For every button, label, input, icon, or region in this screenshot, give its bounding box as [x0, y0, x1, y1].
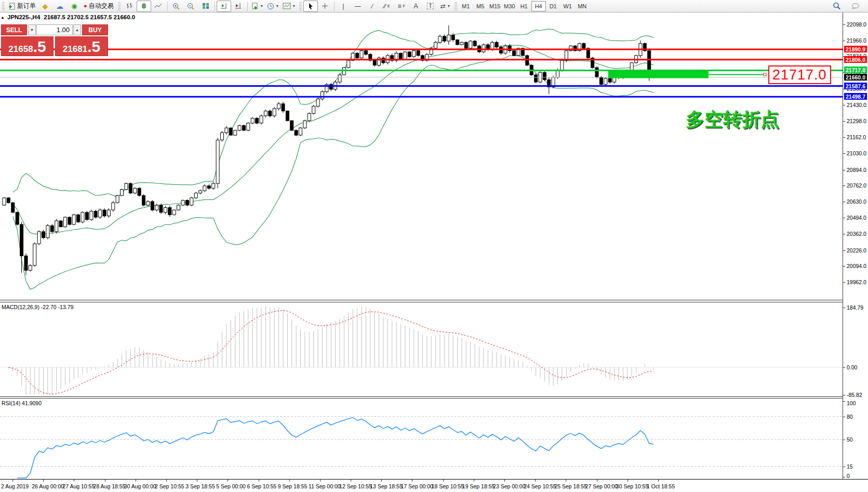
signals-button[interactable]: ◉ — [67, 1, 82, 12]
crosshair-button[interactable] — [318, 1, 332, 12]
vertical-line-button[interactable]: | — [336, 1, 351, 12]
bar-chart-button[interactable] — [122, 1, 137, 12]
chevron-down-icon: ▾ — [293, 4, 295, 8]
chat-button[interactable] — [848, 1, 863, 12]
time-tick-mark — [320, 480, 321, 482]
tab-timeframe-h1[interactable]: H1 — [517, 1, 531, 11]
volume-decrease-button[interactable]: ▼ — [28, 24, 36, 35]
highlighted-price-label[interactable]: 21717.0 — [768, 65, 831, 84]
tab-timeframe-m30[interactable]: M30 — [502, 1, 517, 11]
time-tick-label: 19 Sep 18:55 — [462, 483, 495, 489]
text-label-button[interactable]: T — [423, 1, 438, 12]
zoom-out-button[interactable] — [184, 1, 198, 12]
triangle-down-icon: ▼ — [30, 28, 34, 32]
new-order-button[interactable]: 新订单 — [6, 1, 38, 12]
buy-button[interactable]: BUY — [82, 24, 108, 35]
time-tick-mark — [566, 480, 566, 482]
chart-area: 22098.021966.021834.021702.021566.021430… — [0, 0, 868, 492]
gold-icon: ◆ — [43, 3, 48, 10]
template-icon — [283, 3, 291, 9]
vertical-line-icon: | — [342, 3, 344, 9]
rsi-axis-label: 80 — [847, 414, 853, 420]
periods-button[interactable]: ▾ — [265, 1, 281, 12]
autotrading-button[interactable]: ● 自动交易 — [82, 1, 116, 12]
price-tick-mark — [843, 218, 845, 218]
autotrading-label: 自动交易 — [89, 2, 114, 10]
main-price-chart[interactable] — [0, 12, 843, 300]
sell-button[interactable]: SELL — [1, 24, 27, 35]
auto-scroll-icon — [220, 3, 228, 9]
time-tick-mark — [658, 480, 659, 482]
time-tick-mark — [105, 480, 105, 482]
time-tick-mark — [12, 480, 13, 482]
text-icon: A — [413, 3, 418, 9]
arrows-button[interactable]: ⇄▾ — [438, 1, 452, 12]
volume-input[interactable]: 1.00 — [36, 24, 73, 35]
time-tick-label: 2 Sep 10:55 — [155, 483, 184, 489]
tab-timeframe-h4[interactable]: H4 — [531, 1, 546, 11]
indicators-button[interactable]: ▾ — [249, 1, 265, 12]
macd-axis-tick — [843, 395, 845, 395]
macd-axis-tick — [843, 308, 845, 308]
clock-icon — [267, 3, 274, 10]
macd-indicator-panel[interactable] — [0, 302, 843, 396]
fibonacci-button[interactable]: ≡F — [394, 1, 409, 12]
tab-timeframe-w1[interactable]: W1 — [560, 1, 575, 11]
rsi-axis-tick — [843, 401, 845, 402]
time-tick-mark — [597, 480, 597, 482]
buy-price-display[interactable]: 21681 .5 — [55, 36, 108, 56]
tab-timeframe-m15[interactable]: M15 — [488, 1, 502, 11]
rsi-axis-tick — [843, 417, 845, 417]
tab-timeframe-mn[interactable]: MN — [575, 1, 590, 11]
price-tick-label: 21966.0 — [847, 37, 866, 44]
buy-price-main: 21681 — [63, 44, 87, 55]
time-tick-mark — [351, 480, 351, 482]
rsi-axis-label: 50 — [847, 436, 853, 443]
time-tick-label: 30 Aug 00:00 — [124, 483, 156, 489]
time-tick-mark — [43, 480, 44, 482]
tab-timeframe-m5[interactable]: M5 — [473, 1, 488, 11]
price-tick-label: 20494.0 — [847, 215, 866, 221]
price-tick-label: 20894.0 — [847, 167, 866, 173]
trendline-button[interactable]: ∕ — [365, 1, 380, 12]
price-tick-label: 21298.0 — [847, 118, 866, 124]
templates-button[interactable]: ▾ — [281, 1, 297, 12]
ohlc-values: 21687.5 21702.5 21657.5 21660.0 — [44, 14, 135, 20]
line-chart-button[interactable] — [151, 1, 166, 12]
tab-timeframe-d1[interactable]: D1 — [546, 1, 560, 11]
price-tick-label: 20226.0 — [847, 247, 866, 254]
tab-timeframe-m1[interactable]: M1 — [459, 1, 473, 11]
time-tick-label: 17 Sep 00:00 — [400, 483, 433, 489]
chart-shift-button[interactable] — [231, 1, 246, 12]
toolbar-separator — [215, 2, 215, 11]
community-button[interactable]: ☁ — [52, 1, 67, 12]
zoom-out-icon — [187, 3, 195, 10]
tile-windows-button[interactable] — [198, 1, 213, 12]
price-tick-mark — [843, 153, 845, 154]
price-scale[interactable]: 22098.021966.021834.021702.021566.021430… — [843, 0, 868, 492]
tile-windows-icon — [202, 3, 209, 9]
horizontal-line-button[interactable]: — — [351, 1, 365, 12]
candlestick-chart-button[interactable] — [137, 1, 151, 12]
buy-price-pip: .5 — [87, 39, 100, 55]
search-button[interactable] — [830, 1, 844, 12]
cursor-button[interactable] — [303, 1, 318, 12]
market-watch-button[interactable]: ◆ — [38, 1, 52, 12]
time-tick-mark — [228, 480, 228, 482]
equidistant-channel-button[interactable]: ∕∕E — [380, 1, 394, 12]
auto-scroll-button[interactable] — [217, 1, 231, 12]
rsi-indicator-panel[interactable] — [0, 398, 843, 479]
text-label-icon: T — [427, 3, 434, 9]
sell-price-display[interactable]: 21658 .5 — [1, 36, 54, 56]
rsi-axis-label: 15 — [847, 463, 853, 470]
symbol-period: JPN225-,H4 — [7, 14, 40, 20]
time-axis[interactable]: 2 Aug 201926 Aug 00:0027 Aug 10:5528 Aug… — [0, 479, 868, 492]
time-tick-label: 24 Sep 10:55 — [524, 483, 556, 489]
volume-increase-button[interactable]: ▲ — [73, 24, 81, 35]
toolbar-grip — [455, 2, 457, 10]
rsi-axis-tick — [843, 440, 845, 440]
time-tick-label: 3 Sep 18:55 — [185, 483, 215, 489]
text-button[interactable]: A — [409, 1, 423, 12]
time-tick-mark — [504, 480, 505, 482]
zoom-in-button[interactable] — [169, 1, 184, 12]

▶ Exercise requirements: The data above must be given back verbatim, minus its images.

▶ Answer:
For every button, label, input, icon, or region in this screenshot, give its bounding box as [x0, y0, x1, y1].
signals-button[interactable]: ◉ — [67, 1, 82, 12]
crosshair-button[interactable] — [318, 1, 332, 12]
vertical-line-button[interactable]: | — [336, 1, 351, 12]
bar-chart-button[interactable] — [122, 1, 137, 12]
chevron-down-icon: ▾ — [293, 4, 295, 8]
chat-button[interactable] — [848, 1, 863, 12]
time-tick-mark — [320, 480, 321, 482]
tab-timeframe-h1[interactable]: H1 — [517, 1, 531, 11]
volume-decrease-button[interactable]: ▼ — [28, 24, 36, 35]
highlighted-price-label[interactable]: 21717.0 — [768, 65, 831, 84]
tab-timeframe-m30[interactable]: M30 — [502, 1, 517, 11]
time-tick-label: 19 Sep 18:55 — [462, 483, 495, 489]
text-label-button[interactable]: T — [423, 1, 438, 12]
zoom-out-button[interactable] — [184, 1, 198, 12]
triangle-down-icon: ▼ — [30, 28, 34, 32]
new-order-button[interactable]: 新订单 — [6, 1, 38, 12]
buy-button[interactable]: BUY — [82, 24, 108, 35]
time-tick-mark — [566, 480, 566, 482]
chart-area: 22098.021966.021834.021702.021566.021430… — [0, 0, 868, 492]
gold-icon: ◆ — [43, 3, 48, 10]
template-icon — [283, 3, 291, 9]
vertical-line-icon: | — [342, 3, 344, 9]
rsi-axis-label: 80 — [847, 414, 853, 420]
periods-button[interactable]: ▾ — [265, 1, 281, 12]
autotrading-button[interactable]: ● 自动交易 — [82, 1, 116, 12]
price-tick-mark — [843, 218, 845, 218]
autotrading-label: 自动交易 — [89, 2, 114, 10]
main-price-chart[interactable] — [0, 12, 843, 300]
sell-button[interactable]: SELL — [1, 24, 27, 35]
auto-scroll-icon — [220, 3, 228, 9]
time-tick-mark — [658, 480, 659, 482]
time-tick-mark — [105, 480, 105, 482]
time-tick-mark — [12, 480, 13, 482]
text-icon: A — [413, 3, 418, 9]
arrows-button[interactable]: ⇄▾ — [438, 1, 452, 12]
volume-input[interactable]: 1.00 — [36, 24, 73, 35]
time-tick-label: 2 Sep 10:55 — [155, 483, 184, 489]
tab-timeframe-h4[interactable]: H4 — [531, 1, 546, 11]
indicators-button[interactable]: ▾ — [249, 1, 265, 12]
macd-axis-tick — [843, 395, 845, 395]
macd-axis-tick — [843, 308, 845, 308]
clock-icon — [267, 3, 274, 10]
macd-indicator-panel[interactable] — [0, 302, 843, 396]
fibonacci-button[interactable]: ≡F — [394, 1, 409, 12]
tab-timeframe-w1[interactable]: W1 — [560, 1, 575, 11]
rsi-axis-tick — [843, 401, 845, 402]
time-tick-mark — [597, 480, 597, 482]
buy-price-display[interactable]: 21681 .5 — [55, 36, 108, 56]
tab-timeframe-m15[interactable]: M15 — [488, 1, 502, 11]
rsi-axis-tick — [843, 417, 845, 417]
tab-timeframe-mn[interactable]: MN — [575, 1, 590, 11]
price-tick-label: 21966.0 — [847, 37, 866, 44]
buy-price-main: 21681 — [63, 44, 87, 55]
time-tick-mark — [351, 480, 351, 482]
rsi-axis-label: 50 — [847, 436, 853, 443]
time-tick-label: 30 Aug 00:00 — [124, 483, 156, 489]
time-tick-mark — [43, 480, 44, 482]
tab-timeframe-m5[interactable]: M5 — [473, 1, 488, 11]
price-tick-label: 20494.0 — [847, 215, 866, 221]
price-tick-label: 20894.0 — [847, 167, 866, 173]
trendline-button[interactable]: ∕ — [365, 1, 380, 12]
price-tick-label: 21298.0 — [847, 118, 866, 124]
templates-button[interactable]: ▾ — [281, 1, 297, 12]
ohlc-values: 21687.5 21702.5 21657.5 21660.0 — [44, 14, 135, 20]
line-chart-button[interactable] — [151, 1, 166, 12]
tab-timeframe-d1[interactable]: D1 — [546, 1, 560, 11]
price-tick-label: 20226.0 — [847, 247, 866, 254]
tab-timeframe-m1[interactable]: M1 — [459, 1, 473, 11]
time-tick-label: 17 Sep 00:00 — [400, 483, 433, 489]
chart-shift-button[interactable] — [231, 1, 246, 12]
toolbar-separator — [215, 2, 215, 11]
community-button[interactable]: ☁ — [52, 1, 67, 12]
zoom-out-icon — [187, 3, 195, 10]
tile-windows-button[interactable] — [198, 1, 213, 12]
price-tick-mark — [843, 153, 845, 154]
price-scale[interactable]: 22098.021966.021834.021702.021566.021430… — [843, 0, 868, 492]
tile-windows-icon — [202, 3, 209, 9]
horizontal-line-button[interactable]: — — [351, 1, 365, 12]
candlestick-chart-button[interactable] — [137, 1, 151, 12]
buy-price-pip: .5 — [87, 39, 100, 55]
search-button[interactable] — [830, 1, 844, 12]
cursor-button[interactable] — [303, 1, 318, 12]
market-watch-button[interactable]: ◆ — [38, 1, 52, 12]
time-tick-mark — [228, 480, 228, 482]
equidistant-channel-button[interactable]: ∕∕E — [380, 1, 394, 12]
auto-scroll-button[interactable] — [217, 1, 231, 12]
rsi-indicator-panel[interactable] — [0, 398, 843, 479]
text-label-icon: T — [427, 3, 434, 9]
sell-price-display[interactable]: 21658 .5 — [1, 36, 54, 56]
rsi-axis-label: 15 — [847, 463, 853, 470]
symbol-period: JPN225-,H4 — [7, 14, 40, 20]
time-axis[interactable]: 2 Aug 201926 Aug 00:0027 Aug 10:5528 Aug… — [0, 479, 868, 492]
time-tick-label: 24 Sep 10:55 — [524, 483, 556, 489]
volume-increase-button[interactable]: ▲ — [73, 24, 81, 35]
toolbar-grip — [455, 2, 457, 10]
rsi-axis-tick — [843, 440, 845, 440]
time-tick-label: 3 Sep 18:55 — [185, 483, 215, 489]
text-button[interactable]: A — [409, 1, 423, 12]
time-tick-mark — [504, 480, 505, 482]
zoom-in-button[interactable] — [169, 1, 184, 12]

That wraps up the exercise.